STORED DATA:

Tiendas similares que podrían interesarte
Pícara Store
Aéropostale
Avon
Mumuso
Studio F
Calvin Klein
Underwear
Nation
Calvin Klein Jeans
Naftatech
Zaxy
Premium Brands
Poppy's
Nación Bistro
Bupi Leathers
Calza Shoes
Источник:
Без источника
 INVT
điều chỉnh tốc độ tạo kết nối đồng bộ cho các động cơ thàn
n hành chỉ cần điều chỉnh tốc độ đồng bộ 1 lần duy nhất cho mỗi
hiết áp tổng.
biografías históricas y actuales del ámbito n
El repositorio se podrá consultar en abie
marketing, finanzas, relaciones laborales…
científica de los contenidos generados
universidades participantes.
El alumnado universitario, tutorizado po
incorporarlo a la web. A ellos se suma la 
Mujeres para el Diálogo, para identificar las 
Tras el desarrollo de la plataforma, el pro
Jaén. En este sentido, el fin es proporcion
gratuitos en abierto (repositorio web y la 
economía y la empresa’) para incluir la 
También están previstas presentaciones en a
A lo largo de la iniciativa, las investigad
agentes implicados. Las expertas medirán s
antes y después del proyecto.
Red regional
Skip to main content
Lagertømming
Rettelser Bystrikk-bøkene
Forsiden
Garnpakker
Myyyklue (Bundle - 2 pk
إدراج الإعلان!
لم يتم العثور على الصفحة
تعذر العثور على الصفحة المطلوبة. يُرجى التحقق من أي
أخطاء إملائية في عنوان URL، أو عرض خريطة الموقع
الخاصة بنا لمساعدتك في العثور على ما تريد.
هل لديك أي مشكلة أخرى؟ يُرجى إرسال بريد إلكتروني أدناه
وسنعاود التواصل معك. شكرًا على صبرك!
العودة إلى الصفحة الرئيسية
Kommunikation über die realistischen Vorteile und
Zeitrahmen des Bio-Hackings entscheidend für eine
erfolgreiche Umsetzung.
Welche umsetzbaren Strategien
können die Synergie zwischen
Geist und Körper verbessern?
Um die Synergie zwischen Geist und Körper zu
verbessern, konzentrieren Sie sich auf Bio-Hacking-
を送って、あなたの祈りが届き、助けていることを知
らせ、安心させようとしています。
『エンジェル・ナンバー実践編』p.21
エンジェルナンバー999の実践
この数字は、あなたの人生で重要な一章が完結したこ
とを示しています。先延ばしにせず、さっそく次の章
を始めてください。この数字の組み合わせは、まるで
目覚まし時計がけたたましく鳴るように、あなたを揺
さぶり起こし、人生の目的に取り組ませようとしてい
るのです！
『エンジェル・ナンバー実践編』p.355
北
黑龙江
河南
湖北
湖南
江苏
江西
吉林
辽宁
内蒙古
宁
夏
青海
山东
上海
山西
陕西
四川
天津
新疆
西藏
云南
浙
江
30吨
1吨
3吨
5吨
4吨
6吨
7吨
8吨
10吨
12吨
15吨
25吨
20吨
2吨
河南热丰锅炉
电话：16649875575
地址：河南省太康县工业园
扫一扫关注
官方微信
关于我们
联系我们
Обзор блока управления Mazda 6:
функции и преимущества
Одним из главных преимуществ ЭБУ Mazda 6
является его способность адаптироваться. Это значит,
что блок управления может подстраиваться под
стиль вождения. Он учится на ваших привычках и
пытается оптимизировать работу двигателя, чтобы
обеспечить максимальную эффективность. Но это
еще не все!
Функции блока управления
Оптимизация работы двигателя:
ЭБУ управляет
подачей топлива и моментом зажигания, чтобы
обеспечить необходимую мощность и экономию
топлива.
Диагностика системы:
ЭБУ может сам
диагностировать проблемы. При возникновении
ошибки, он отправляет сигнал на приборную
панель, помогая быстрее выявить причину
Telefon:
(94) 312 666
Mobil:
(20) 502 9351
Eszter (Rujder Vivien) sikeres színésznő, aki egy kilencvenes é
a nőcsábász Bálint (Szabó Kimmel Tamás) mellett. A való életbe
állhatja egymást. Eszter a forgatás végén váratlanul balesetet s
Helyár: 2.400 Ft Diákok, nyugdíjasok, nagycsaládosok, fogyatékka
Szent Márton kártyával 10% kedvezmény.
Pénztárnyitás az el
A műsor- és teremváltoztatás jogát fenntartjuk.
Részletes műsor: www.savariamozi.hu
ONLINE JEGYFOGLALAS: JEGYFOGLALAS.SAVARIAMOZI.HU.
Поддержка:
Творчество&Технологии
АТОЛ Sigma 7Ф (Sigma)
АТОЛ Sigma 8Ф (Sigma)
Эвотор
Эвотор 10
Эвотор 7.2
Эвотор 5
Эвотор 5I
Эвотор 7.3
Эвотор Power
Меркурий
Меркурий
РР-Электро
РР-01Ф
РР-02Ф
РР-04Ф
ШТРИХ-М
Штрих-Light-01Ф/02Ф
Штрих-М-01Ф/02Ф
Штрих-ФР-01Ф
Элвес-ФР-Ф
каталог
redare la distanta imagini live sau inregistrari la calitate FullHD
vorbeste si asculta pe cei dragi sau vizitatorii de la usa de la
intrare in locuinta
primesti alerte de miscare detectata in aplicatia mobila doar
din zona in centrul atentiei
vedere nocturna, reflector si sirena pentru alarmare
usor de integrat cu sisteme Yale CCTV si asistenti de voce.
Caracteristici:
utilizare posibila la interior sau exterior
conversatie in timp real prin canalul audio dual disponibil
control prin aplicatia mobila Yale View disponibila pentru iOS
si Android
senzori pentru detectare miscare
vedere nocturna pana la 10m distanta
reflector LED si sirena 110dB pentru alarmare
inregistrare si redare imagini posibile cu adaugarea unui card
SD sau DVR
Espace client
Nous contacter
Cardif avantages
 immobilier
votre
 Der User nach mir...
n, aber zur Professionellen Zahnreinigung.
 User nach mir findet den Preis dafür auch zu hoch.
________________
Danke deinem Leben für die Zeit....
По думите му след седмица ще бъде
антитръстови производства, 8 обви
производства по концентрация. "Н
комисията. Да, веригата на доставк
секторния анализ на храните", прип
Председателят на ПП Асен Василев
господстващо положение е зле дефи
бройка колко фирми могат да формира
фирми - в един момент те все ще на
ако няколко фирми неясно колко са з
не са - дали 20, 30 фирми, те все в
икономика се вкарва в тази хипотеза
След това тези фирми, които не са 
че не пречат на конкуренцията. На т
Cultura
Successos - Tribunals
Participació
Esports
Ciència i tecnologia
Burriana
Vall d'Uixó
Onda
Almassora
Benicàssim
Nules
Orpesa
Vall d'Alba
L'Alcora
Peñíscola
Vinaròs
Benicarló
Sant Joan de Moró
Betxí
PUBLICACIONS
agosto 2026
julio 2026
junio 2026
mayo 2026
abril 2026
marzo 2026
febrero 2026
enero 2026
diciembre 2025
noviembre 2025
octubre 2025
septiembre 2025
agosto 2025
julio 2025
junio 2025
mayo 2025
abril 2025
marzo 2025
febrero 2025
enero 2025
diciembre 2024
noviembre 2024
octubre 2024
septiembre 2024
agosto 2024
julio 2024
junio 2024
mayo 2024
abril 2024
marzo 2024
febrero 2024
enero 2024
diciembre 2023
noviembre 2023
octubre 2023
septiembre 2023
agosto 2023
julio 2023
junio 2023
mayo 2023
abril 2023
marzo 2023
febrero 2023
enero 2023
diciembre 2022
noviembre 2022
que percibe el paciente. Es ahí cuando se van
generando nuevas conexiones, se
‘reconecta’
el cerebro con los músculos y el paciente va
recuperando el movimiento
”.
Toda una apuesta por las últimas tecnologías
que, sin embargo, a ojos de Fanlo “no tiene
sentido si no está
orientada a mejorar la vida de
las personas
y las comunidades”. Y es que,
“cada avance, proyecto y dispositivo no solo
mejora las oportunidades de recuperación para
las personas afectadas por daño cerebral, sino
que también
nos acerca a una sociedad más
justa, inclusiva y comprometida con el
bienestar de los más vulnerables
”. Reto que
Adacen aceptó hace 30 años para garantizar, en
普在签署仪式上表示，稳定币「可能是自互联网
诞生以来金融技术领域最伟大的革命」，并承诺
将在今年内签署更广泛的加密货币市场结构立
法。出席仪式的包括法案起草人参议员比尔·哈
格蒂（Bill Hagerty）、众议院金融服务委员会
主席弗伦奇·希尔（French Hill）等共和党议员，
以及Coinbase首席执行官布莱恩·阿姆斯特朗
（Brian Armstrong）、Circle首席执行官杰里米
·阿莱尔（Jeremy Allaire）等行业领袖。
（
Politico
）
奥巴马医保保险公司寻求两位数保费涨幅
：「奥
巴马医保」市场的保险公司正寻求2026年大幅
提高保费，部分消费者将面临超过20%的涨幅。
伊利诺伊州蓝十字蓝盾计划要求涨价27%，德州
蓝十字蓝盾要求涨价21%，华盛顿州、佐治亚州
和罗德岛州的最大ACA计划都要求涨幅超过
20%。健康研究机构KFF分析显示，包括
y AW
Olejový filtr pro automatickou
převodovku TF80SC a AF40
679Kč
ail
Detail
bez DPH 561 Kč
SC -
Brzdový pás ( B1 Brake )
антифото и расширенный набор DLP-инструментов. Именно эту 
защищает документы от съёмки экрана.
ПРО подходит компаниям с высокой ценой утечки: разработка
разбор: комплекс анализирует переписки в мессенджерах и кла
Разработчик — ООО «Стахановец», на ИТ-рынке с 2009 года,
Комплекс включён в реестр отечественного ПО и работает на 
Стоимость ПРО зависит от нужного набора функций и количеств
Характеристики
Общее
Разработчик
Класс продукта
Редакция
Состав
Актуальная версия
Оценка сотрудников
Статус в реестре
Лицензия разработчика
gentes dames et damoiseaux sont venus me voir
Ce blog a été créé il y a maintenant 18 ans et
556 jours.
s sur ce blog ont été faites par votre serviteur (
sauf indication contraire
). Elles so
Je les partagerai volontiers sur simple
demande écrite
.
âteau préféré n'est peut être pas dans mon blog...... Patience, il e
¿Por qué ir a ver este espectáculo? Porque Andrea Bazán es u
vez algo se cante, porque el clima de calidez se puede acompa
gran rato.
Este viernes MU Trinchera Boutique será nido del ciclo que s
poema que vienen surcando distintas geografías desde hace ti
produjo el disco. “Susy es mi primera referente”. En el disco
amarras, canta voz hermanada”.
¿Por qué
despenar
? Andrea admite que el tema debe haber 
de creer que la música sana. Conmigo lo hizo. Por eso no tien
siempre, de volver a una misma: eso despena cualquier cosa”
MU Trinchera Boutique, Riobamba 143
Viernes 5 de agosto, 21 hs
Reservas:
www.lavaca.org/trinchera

WHAT TO DO: Retype the records above exactly, from their first line through the line that contains "أخطاء إملائية في", and stop there.

WRITTEN RESPONSE:
Tiendas similares que podrían interesarte
Pícara Store
Aéropostale
Avon
Mumuso
Studio F
Calvin Klein
Underwear
Nation
Calvin Klein Jeans
Naftatech
Zaxy
Premium Brands
Poppy's
Nación Bistro
Bupi Leathers
Calza Shoes
Источник:
Без источника
 INVT
điều chỉnh tốc độ tạo kết nối đồng bộ cho các động cơ thàn
n hành chỉ cần điều chỉnh tốc độ đồng bộ 1 lần duy nhất cho mỗi
hiết áp tổng.
biografías históricas y actuales del ámbito n
El repositorio se podrá consultar en abie
marketing, finanzas, relaciones laborales…
científica de los contenidos generados
universidades participantes.
El alumnado universitario, tutorizado po
incorporarlo a la web. A ellos se suma la 
Mujeres para el Diálogo, para identificar las 
Tras el desarrollo de la plataforma, el pro
Jaén. En este sentido, el fin es proporcion
gratuitos en abierto (repositorio web y la 
economía y la empresa’) para incluir la 
También están previstas presentaciones en a
A lo largo de la iniciativa, las investigad
agentes implicados. Las expertas medirán s
antes y después del proyecto.
Red regional
Skip to main content
Lagertømming
Rettelser Bystrikk-bøkene
Forsiden
Garnpakker
Myyyklue (Bundle - 2 pk
إدراج الإعلان!
لم يتم العثور على الصفحة
تعذر العثور على الصفحة المطلوبة. يُرجى التحقق من أي
أخطاء إملائية في عنوان URL، أو عرض خريطة الموقع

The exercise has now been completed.